▸ ABOUT THIS EXERCISE
Give back, unchanged, the lines from the one containing "Барнаул, Новокузнецк, Кемерово" to the end of the listing, inclusive of both.
EXTRACTED RECORDS below:
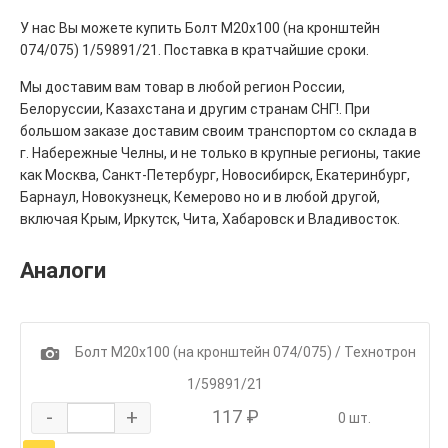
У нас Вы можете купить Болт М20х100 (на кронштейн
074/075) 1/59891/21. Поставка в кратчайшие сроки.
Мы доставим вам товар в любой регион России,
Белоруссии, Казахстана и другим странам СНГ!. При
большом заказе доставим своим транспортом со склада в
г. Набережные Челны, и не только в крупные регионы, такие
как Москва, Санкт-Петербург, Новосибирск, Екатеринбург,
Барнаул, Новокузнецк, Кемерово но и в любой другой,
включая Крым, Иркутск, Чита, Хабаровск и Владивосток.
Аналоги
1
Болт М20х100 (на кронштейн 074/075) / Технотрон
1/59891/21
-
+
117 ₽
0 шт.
End of EXTRACTED RECORDS.
▸ TASK OUTPUT
Барнаул, Новокузнецк, Кемерово но и в любой другой,
включая Крым, Иркутск, Чита, Хабаровск и Владивосток.
Аналоги
1
Болт М20х100 (на кронштейн 074/075) / Технотрон
1/59891/21
-
+
117 ₽
0 шт.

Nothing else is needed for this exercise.